At this June’s annual meeting of the Unitarian Universalists in Rochester, NY, the voting delegates decisively embedded love into the bedrock of the religion, as 80 p.c selected to undertake modifications to its covenant clause, in any other case generally known as Article II of the religion’s bylaws.
The change within the bylaws, that are basically a mission assertion, is the primary since 1987. This 12 months’s vote was made attainable by a vote finally 12 months’s meeting, permitting the revision to go ahead to a ultimate vote this 12 months.
Central to Article II are the Seven Ideas, which information those that want to be a part of the spiritual neighborhood. These ideas have included “The inherent value and dignity of each individual; justice, fairness and compassion in human relations; a free and accountable seek for fact and which means; and the appropriate of conscience and using the democratic course of inside our congregations and in society at massive.”
Of the Seven Ideas developed 4 many years in the past, co-chair of the Article II Examine Fee Rob Spirko mentioned final 12 months, “not all people instantly printed it out and slapped it on their wall and mentioned, ‘Yay, Huge Seven!’” He added that whereas the Seven Ideas of the present Article II “will nonetheless be there, folks can nonetheless see them, perhaps this new imaginative and prescient may also help carry new folks in” to the religion.
The brand new imaginative and prescient is straight away distinct from the previous imaginative and prescient in two methods. First, it incorporates verbs (“We honor,” “We rejoice,” “We covenant,” “We work,” “We adapt,” and many others.), whereas the previous Article II has none. Second, it’s steeped in love: “Love is the facility that holds us collectively and is on the heart of our shared values. We’re accountable to at least one one other for doing the work of residing our shared values by means of the non secular self-discipline of Love.”
The new Article II even posts a graphic described as “a chalice with an overlay of the phrase “love” over the flame, with six outstretched arms that create a circle round every of the core values [interdependence, equity, transformation, pluralism, generosity and justice] and kind a six-petal flower form.”

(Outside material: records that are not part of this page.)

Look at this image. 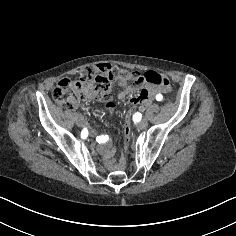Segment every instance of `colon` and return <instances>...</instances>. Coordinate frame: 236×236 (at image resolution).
I'll list each match as a JSON object with an SVG mask.
<instances>
[{
	"label": "colon",
	"mask_w": 236,
	"mask_h": 236,
	"mask_svg": "<svg viewBox=\"0 0 236 236\" xmlns=\"http://www.w3.org/2000/svg\"><path fill=\"white\" fill-rule=\"evenodd\" d=\"M116 80H124L137 84H147L149 86L163 88L169 86V80L154 71H147L144 74L138 72L125 71L109 64L87 65L81 68L77 79H63L53 90V98L57 104L73 109L80 102L96 94H107ZM146 96L142 91L134 99L132 106L125 114L124 141L128 147L131 140L130 123L134 107Z\"/></svg>",
	"instance_id": "5ec220e1"
}]
</instances>
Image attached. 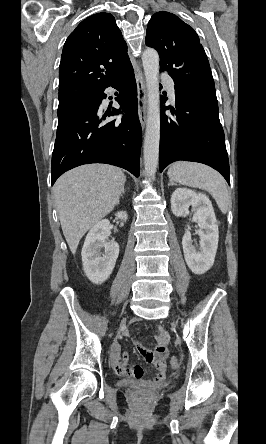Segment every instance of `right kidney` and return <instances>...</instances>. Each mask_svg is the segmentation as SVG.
Listing matches in <instances>:
<instances>
[{
    "label": "right kidney",
    "instance_id": "right-kidney-1",
    "mask_svg": "<svg viewBox=\"0 0 266 444\" xmlns=\"http://www.w3.org/2000/svg\"><path fill=\"white\" fill-rule=\"evenodd\" d=\"M116 217L126 221L128 215L120 211ZM109 235V220H101L90 229L82 248L83 269L94 284H101L109 278L119 255V245L114 241L106 242ZM101 248H104L103 253Z\"/></svg>",
    "mask_w": 266,
    "mask_h": 444
}]
</instances>
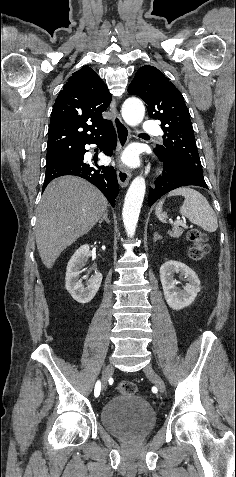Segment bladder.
<instances>
[{"label":"bladder","instance_id":"obj_1","mask_svg":"<svg viewBox=\"0 0 236 477\" xmlns=\"http://www.w3.org/2000/svg\"><path fill=\"white\" fill-rule=\"evenodd\" d=\"M104 428L116 437L143 439L154 429L157 416L152 406L136 394H118L101 407Z\"/></svg>","mask_w":236,"mask_h":477}]
</instances>
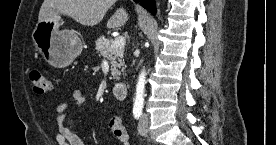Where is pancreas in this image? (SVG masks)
Returning <instances> with one entry per match:
<instances>
[{
	"mask_svg": "<svg viewBox=\"0 0 276 145\" xmlns=\"http://www.w3.org/2000/svg\"><path fill=\"white\" fill-rule=\"evenodd\" d=\"M112 41L104 36L98 38L95 42L96 50L102 57H107L111 64V75L115 80L120 79V68L124 66V47L112 48Z\"/></svg>",
	"mask_w": 276,
	"mask_h": 145,
	"instance_id": "obj_1",
	"label": "pancreas"
}]
</instances>
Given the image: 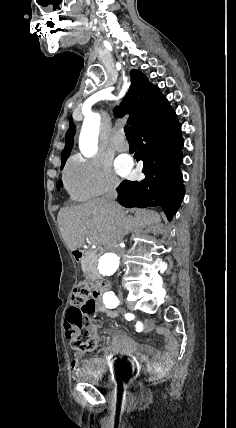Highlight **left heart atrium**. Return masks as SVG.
Wrapping results in <instances>:
<instances>
[{"instance_id": "39dd6f15", "label": "left heart atrium", "mask_w": 236, "mask_h": 428, "mask_svg": "<svg viewBox=\"0 0 236 428\" xmlns=\"http://www.w3.org/2000/svg\"><path fill=\"white\" fill-rule=\"evenodd\" d=\"M116 170L122 176L128 175L130 172V162L126 159H122L119 163H117Z\"/></svg>"}]
</instances>
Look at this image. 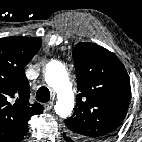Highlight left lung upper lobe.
Listing matches in <instances>:
<instances>
[{"instance_id":"obj_1","label":"left lung upper lobe","mask_w":142,"mask_h":142,"mask_svg":"<svg viewBox=\"0 0 142 142\" xmlns=\"http://www.w3.org/2000/svg\"><path fill=\"white\" fill-rule=\"evenodd\" d=\"M78 94L73 115L65 119L74 141L105 142L116 134L130 101V82L121 61L93 43L73 50Z\"/></svg>"}]
</instances>
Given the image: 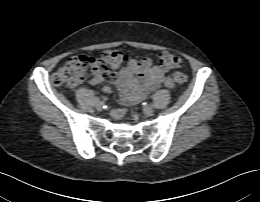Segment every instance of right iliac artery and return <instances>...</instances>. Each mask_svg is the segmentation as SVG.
<instances>
[{"mask_svg": "<svg viewBox=\"0 0 260 202\" xmlns=\"http://www.w3.org/2000/svg\"><path fill=\"white\" fill-rule=\"evenodd\" d=\"M96 100H97V101H100V100H101V97H97Z\"/></svg>", "mask_w": 260, "mask_h": 202, "instance_id": "82829eb1", "label": "right iliac artery"}]
</instances>
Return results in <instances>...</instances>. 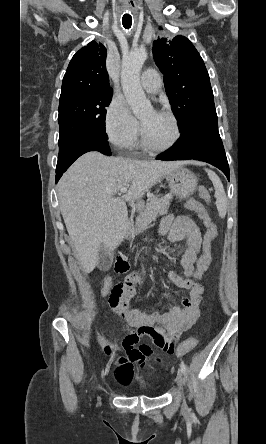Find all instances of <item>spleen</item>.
<instances>
[{
    "mask_svg": "<svg viewBox=\"0 0 266 444\" xmlns=\"http://www.w3.org/2000/svg\"><path fill=\"white\" fill-rule=\"evenodd\" d=\"M206 171L215 188L216 206L219 212V216L221 218H224L227 210V197L223 184L215 172L208 169Z\"/></svg>",
    "mask_w": 266,
    "mask_h": 444,
    "instance_id": "obj_1",
    "label": "spleen"
}]
</instances>
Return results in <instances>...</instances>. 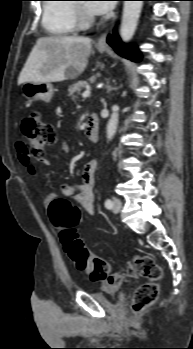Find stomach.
Segmentation results:
<instances>
[{"label":"stomach","mask_w":193,"mask_h":349,"mask_svg":"<svg viewBox=\"0 0 193 349\" xmlns=\"http://www.w3.org/2000/svg\"><path fill=\"white\" fill-rule=\"evenodd\" d=\"M103 53L105 49L99 48ZM22 94L28 101L42 100L49 102L53 95V86L45 82H25L21 86Z\"/></svg>","instance_id":"0dacf381"}]
</instances>
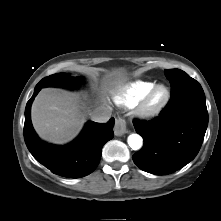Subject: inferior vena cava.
<instances>
[{
    "label": "inferior vena cava",
    "instance_id": "obj_1",
    "mask_svg": "<svg viewBox=\"0 0 221 221\" xmlns=\"http://www.w3.org/2000/svg\"><path fill=\"white\" fill-rule=\"evenodd\" d=\"M111 117V111L106 107H98L91 113V120L98 123H105Z\"/></svg>",
    "mask_w": 221,
    "mask_h": 221
}]
</instances>
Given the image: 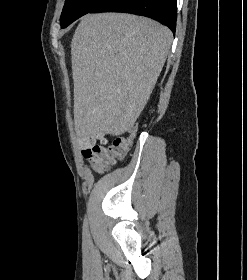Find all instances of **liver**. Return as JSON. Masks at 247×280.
<instances>
[{
    "mask_svg": "<svg viewBox=\"0 0 247 280\" xmlns=\"http://www.w3.org/2000/svg\"><path fill=\"white\" fill-rule=\"evenodd\" d=\"M171 31L146 17L84 16L71 43L74 122L82 135L127 131L165 64Z\"/></svg>",
    "mask_w": 247,
    "mask_h": 280,
    "instance_id": "1",
    "label": "liver"
}]
</instances>
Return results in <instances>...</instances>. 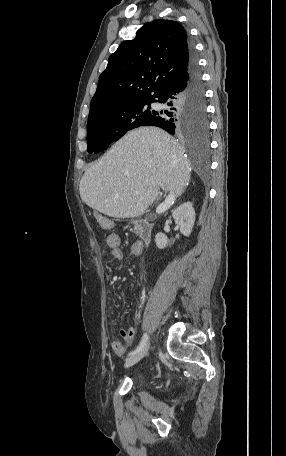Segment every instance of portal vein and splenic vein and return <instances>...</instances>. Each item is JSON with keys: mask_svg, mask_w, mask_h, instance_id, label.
<instances>
[{"mask_svg": "<svg viewBox=\"0 0 286 456\" xmlns=\"http://www.w3.org/2000/svg\"><path fill=\"white\" fill-rule=\"evenodd\" d=\"M174 203L173 195H168L163 203L158 205L156 208V213H163Z\"/></svg>", "mask_w": 286, "mask_h": 456, "instance_id": "18ae733b", "label": "portal vein and splenic vein"}]
</instances>
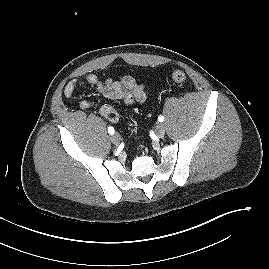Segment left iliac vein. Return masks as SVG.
<instances>
[{
    "mask_svg": "<svg viewBox=\"0 0 269 269\" xmlns=\"http://www.w3.org/2000/svg\"><path fill=\"white\" fill-rule=\"evenodd\" d=\"M155 132L158 137L162 138L165 135V126L163 123H158L155 127Z\"/></svg>",
    "mask_w": 269,
    "mask_h": 269,
    "instance_id": "4c4485c4",
    "label": "left iliac vein"
}]
</instances>
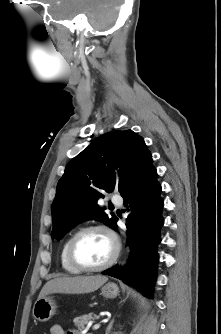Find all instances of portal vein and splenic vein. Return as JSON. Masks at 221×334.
Segmentation results:
<instances>
[{"label":"portal vein and splenic vein","instance_id":"obj_1","mask_svg":"<svg viewBox=\"0 0 221 334\" xmlns=\"http://www.w3.org/2000/svg\"><path fill=\"white\" fill-rule=\"evenodd\" d=\"M100 328V324H95L94 326H93V330H97V329H99Z\"/></svg>","mask_w":221,"mask_h":334}]
</instances>
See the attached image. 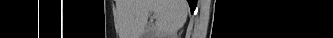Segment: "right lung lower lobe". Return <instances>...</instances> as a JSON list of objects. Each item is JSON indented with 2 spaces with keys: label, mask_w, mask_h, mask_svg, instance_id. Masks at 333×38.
I'll use <instances>...</instances> for the list:
<instances>
[{
  "label": "right lung lower lobe",
  "mask_w": 333,
  "mask_h": 38,
  "mask_svg": "<svg viewBox=\"0 0 333 38\" xmlns=\"http://www.w3.org/2000/svg\"><path fill=\"white\" fill-rule=\"evenodd\" d=\"M189 5H190V8H191V12L194 10L195 8V3L196 1L195 0H187Z\"/></svg>",
  "instance_id": "1"
}]
</instances>
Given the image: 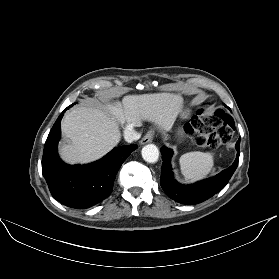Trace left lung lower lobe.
Listing matches in <instances>:
<instances>
[{
	"label": "left lung lower lobe",
	"instance_id": "left-lung-lower-lobe-1",
	"mask_svg": "<svg viewBox=\"0 0 279 279\" xmlns=\"http://www.w3.org/2000/svg\"><path fill=\"white\" fill-rule=\"evenodd\" d=\"M188 128L189 124H186L185 129ZM239 144L240 139L237 141L235 145L237 150V157L232 166L221 171L214 177L189 185L180 184L174 179L170 164L173 152L171 149L163 146L161 148L163 160L160 178L161 187L171 199L181 204H198L209 199L227 185L228 181L230 180L234 171L236 170L240 154Z\"/></svg>",
	"mask_w": 279,
	"mask_h": 279
}]
</instances>
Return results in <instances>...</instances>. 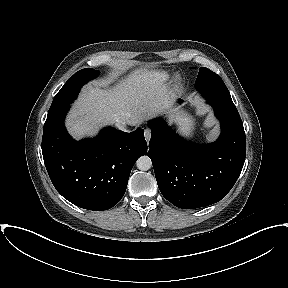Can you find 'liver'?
I'll list each match as a JSON object with an SVG mask.
<instances>
[{
  "label": "liver",
  "mask_w": 288,
  "mask_h": 288,
  "mask_svg": "<svg viewBox=\"0 0 288 288\" xmlns=\"http://www.w3.org/2000/svg\"><path fill=\"white\" fill-rule=\"evenodd\" d=\"M168 96L155 70H135L113 87L105 81L84 88L67 117L69 133L77 140L95 135L107 124L140 125L162 113Z\"/></svg>",
  "instance_id": "liver-1"
}]
</instances>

For the primary time, then the seven core values of the religion are usually not co-equal however are six which can be held collectively by a seventh: love.

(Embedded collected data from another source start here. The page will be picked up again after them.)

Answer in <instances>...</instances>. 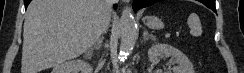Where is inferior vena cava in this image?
I'll return each instance as SVG.
<instances>
[{
    "instance_id": "602c4592",
    "label": "inferior vena cava",
    "mask_w": 244,
    "mask_h": 73,
    "mask_svg": "<svg viewBox=\"0 0 244 73\" xmlns=\"http://www.w3.org/2000/svg\"><path fill=\"white\" fill-rule=\"evenodd\" d=\"M114 0H102L101 1V6H102V10H103V14H102V23H103V27H102V32H105L109 22H110V16H111V10H112V4H113Z\"/></svg>"
}]
</instances>
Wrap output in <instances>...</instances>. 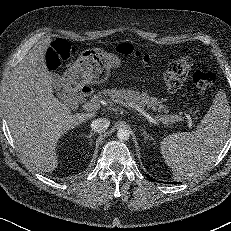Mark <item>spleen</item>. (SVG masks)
I'll use <instances>...</instances> for the list:
<instances>
[{
	"instance_id": "3e777b00",
	"label": "spleen",
	"mask_w": 231,
	"mask_h": 231,
	"mask_svg": "<svg viewBox=\"0 0 231 231\" xmlns=\"http://www.w3.org/2000/svg\"><path fill=\"white\" fill-rule=\"evenodd\" d=\"M230 113L225 93L219 92L195 131L162 140L161 154L174 180H189L210 168L226 142Z\"/></svg>"
}]
</instances>
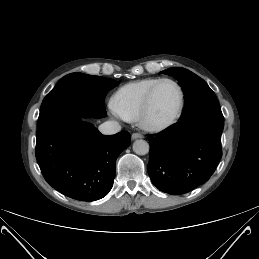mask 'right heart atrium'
<instances>
[{
    "label": "right heart atrium",
    "instance_id": "right-heart-atrium-1",
    "mask_svg": "<svg viewBox=\"0 0 259 259\" xmlns=\"http://www.w3.org/2000/svg\"><path fill=\"white\" fill-rule=\"evenodd\" d=\"M109 108H110V111H111L112 115H114L115 117H121V116L119 115V113L117 112V110H116V108H115V106H114L113 103H111V104L109 105Z\"/></svg>",
    "mask_w": 259,
    "mask_h": 259
}]
</instances>
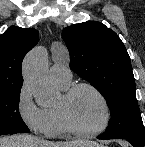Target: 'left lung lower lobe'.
<instances>
[{
    "label": "left lung lower lobe",
    "instance_id": "0a47b994",
    "mask_svg": "<svg viewBox=\"0 0 145 147\" xmlns=\"http://www.w3.org/2000/svg\"><path fill=\"white\" fill-rule=\"evenodd\" d=\"M98 139H115V138H112V137H107V136H103V135H100L97 137ZM123 139H126L129 143L132 144L133 147H144V144H145V141H137V140H133V139H129V138H123Z\"/></svg>",
    "mask_w": 145,
    "mask_h": 147
}]
</instances>
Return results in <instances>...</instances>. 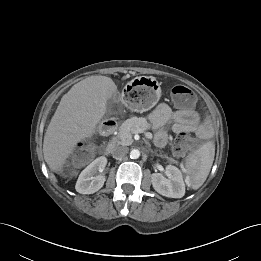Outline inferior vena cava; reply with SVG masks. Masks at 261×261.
Returning a JSON list of instances; mask_svg holds the SVG:
<instances>
[{"label":"inferior vena cava","instance_id":"inferior-vena-cava-1","mask_svg":"<svg viewBox=\"0 0 261 261\" xmlns=\"http://www.w3.org/2000/svg\"><path fill=\"white\" fill-rule=\"evenodd\" d=\"M128 153V148L125 146H115L112 149V156L115 159L123 158Z\"/></svg>","mask_w":261,"mask_h":261}]
</instances>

In a dramatic demonstration of the centrality of affection, Rev. JeKaren Olaoya used the 90 seconds allotted to her to offer a particular message to transgender, nonbinary and gender numerous folks: “I like you, I like you, I like you. . .”

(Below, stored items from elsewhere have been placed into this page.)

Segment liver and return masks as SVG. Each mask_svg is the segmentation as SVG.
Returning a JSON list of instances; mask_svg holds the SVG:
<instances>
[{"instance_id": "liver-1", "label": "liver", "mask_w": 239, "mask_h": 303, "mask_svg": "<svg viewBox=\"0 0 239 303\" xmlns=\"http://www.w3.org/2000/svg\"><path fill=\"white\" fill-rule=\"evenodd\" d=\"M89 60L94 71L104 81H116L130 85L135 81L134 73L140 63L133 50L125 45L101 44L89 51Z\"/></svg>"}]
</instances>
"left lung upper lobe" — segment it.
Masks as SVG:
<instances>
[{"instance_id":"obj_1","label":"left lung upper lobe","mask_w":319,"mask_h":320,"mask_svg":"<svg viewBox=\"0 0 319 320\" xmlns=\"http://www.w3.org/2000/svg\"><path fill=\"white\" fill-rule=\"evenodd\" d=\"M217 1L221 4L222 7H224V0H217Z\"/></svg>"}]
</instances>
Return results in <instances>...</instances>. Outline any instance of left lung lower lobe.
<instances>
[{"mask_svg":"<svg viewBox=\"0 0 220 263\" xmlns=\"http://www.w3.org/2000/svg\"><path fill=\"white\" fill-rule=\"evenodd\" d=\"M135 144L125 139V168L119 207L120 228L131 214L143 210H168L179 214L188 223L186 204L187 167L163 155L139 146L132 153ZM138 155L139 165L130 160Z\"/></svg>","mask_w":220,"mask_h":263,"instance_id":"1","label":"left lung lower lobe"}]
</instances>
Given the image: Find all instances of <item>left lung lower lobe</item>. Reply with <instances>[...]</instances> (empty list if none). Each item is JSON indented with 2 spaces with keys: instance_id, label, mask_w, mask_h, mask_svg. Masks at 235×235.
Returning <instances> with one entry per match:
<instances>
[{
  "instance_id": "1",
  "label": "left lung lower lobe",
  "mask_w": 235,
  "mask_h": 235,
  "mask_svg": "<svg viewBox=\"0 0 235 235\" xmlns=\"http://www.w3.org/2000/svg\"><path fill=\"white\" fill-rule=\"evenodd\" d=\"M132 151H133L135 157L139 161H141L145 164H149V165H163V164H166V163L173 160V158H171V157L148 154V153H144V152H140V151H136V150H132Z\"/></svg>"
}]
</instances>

In keeping with the religion’s bylaws, Article II have to be reviewed at the least each 15 years. The method for the present revisit started in 2020. “What I’m enthusiastic about is the tens of hundreds of Unitarian Universalists dedicating 4 years’ value of time to expressing the values of this religion,” the Rev. Sofía Betancourt, president of the Unitarian Universalist Affiliation, mentioned. “We perceive ourselves as a residing custom within the line of the free church custom, and having our congregations represented by their leaders and members and in articulating what we maintain most expensive, to me is admittedly, actually highly effective.” By its very nature, the Unitarian Universalist Church is an evolving religion. As co-chair of the Article II Examine Fee, Cheryl M. Walker mirrored, “We’re not writing a creed, we aren’t etching in stone, we’re writing in pencil, and we hope that in twenty to thirty years, because the world has modified once more and there are issues we have to say that we didn’t say this time, that someone modifications it once more—in order that we’re a Residing Custom, not one that’s stagnant. If we aren’t altering, we aren’t residing.”
Picture credit: We’re Unitarian Universalists by UU World. CC BY-NC-ND 2.0.